Data for this exercise section start

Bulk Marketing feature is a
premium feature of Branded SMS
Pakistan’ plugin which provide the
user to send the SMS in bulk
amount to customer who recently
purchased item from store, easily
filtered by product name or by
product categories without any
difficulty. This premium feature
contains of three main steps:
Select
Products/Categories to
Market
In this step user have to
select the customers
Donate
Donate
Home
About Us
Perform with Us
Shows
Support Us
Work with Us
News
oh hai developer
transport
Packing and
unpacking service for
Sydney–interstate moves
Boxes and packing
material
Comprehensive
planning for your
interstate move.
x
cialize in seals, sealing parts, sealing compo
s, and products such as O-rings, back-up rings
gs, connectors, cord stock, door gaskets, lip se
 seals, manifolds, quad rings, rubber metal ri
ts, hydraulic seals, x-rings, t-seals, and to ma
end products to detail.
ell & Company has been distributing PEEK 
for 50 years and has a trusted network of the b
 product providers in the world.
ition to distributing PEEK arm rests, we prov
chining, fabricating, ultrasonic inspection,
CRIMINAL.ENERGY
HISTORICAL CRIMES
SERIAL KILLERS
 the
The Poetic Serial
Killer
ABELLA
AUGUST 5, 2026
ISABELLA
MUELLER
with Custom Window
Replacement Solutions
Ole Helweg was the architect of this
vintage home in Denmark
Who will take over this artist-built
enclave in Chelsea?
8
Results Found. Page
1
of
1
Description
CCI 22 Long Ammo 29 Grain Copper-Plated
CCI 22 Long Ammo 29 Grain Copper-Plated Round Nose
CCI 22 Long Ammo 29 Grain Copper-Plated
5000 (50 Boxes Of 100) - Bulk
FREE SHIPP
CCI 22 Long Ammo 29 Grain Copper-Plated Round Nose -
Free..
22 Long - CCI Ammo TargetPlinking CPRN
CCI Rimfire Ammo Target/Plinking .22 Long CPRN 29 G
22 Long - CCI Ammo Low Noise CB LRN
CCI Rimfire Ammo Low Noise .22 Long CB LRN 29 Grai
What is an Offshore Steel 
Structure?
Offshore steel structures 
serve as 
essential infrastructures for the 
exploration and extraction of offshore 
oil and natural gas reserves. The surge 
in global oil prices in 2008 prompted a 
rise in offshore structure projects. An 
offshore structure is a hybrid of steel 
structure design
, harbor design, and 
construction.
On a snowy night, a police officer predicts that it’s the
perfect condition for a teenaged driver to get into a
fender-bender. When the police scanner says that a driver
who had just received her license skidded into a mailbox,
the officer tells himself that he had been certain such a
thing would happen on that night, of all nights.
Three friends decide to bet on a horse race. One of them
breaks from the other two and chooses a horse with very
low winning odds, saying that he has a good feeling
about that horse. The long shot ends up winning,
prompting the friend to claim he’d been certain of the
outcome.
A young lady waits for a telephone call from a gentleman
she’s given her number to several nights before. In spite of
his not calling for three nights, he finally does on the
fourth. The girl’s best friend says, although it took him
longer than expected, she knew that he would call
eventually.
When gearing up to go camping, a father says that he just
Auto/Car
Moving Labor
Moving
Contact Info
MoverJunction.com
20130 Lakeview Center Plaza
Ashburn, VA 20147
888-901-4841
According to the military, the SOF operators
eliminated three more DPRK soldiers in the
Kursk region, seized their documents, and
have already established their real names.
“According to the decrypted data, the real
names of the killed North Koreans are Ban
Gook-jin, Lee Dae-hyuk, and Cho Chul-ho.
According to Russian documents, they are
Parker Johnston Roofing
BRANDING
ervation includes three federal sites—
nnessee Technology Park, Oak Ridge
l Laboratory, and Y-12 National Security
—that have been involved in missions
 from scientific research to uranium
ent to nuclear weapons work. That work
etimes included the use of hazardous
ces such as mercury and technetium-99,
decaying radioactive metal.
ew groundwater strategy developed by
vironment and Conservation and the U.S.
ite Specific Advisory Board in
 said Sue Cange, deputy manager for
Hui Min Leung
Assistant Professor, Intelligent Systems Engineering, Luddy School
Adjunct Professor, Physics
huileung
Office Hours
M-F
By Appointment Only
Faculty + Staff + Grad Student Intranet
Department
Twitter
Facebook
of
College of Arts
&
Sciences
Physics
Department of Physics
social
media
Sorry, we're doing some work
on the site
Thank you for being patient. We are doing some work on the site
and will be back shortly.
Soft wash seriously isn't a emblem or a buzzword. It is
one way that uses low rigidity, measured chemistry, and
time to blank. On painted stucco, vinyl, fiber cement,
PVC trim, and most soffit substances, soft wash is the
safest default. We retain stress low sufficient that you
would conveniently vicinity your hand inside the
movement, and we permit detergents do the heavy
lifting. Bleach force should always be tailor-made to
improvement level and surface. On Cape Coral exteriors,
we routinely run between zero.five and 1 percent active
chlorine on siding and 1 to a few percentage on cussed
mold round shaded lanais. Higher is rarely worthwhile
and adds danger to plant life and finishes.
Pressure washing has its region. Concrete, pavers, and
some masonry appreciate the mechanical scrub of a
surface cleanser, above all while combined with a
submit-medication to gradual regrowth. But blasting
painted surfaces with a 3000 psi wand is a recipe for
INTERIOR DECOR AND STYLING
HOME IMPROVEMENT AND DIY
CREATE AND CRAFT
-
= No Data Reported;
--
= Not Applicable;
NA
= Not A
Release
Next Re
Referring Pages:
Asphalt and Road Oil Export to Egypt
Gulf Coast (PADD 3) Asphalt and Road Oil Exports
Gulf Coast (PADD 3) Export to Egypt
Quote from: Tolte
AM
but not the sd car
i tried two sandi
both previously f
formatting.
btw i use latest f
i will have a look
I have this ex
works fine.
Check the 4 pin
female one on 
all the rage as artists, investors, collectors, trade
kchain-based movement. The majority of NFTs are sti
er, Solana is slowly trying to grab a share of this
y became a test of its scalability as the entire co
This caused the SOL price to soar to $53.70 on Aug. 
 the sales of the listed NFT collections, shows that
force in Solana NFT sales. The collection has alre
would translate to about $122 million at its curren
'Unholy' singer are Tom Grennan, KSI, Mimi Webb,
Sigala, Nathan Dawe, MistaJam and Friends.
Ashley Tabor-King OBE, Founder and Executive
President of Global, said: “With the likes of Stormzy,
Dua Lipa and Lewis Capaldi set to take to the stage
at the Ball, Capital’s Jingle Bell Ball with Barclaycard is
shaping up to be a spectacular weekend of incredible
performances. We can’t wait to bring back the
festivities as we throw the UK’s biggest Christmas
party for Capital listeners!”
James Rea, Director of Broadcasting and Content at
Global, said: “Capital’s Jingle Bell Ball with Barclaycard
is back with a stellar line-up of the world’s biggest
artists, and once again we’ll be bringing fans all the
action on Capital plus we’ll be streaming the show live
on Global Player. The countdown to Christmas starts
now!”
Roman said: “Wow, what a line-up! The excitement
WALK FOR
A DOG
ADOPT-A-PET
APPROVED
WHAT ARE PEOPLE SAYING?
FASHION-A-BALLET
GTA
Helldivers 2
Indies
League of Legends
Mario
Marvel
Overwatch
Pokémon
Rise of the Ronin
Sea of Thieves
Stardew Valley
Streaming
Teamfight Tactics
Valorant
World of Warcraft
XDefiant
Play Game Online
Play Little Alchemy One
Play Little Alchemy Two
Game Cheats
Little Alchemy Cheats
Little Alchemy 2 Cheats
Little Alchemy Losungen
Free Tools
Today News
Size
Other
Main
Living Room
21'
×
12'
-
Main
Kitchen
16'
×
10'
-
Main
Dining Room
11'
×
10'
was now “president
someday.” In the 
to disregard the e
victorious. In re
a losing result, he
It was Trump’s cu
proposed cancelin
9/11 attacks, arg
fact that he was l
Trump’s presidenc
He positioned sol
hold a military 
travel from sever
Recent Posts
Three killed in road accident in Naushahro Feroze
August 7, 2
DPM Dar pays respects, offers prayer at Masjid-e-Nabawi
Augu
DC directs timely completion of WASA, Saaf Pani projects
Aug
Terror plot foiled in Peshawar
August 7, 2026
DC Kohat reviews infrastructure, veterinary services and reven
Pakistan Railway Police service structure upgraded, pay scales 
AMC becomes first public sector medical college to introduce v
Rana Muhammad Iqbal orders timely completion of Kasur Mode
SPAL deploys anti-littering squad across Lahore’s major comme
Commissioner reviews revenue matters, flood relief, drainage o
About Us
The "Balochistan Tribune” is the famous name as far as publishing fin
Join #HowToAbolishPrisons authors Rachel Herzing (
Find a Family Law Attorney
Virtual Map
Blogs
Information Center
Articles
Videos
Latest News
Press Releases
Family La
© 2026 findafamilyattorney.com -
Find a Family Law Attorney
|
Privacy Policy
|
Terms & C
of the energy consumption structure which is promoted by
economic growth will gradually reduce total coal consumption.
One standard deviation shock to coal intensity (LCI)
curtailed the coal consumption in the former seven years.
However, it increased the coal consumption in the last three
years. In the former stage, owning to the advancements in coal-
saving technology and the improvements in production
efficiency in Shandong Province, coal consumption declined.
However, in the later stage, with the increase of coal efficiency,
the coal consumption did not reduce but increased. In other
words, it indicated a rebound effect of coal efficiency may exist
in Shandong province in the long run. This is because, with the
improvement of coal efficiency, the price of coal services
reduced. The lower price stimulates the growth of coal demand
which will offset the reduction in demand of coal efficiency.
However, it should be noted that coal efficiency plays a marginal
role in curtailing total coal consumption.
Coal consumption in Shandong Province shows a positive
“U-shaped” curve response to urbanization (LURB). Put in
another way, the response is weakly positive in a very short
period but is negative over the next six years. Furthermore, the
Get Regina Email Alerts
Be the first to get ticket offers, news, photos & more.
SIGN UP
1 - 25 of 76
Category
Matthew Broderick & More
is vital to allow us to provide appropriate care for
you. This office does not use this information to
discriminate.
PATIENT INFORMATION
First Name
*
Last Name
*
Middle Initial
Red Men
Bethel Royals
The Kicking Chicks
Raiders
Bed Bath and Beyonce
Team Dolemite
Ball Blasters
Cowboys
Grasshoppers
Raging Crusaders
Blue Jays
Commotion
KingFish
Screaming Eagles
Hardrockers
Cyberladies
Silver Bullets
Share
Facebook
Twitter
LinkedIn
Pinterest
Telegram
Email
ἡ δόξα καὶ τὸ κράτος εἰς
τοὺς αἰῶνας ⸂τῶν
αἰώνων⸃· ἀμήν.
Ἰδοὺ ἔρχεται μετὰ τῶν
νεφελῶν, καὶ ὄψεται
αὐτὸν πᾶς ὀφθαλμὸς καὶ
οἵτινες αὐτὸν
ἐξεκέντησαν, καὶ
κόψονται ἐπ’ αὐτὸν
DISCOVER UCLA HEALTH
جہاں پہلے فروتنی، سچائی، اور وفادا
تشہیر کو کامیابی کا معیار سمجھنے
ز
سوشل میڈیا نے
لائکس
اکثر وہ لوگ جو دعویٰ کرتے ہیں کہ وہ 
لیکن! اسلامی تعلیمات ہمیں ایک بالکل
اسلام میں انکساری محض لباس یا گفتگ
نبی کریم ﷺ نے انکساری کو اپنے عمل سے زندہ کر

Data for this exercise section end

▶ [About this exercise]: Given the data above, transcribe exactly the lines from the one containing "and adds danger to plant life and finishes." down to the one containing "Gulf Coast (PADD 3) Asphalt", and no others.

▶ [Exercise result]:
and adds danger to plant life and finishes.
Pressure washing has its region. Concrete, pavers, and
some masonry appreciate the mechanical scrub of a
surface cleanser, above all while combined with a
submit-medication to gradual regrowth. But blasting
painted surfaces with a 3000 psi wand is a recipe for
INTERIOR DECOR AND STYLING
HOME IMPROVEMENT AND DIY
CREATE AND CRAFT
-
= No Data Reported;
--
= Not Applicable;
NA
= Not A
Release
Next Re
Referring Pages:
Asphalt and Road Oil Export to Egypt
Gulf Coast (PADD 3) Asphalt and Road Oil Exports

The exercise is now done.